* [AVAILABLE DATA]:
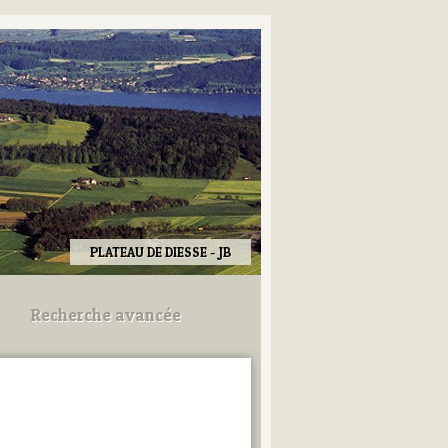
PLATEAU DE DIESSE - JB
Recherche avancée
Utilisez les champs ci-dessous
pour afiner votre recherche.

* [TASK BRIEF]:
Your answer must contain the full data, repeated exactly, without pictures.

* [YOUR SOLUTION]:
PLATEAU DE DIESSE - JB
Recherche avancée
Utilisez les champs ci-dessous
pour afiner votre recherche.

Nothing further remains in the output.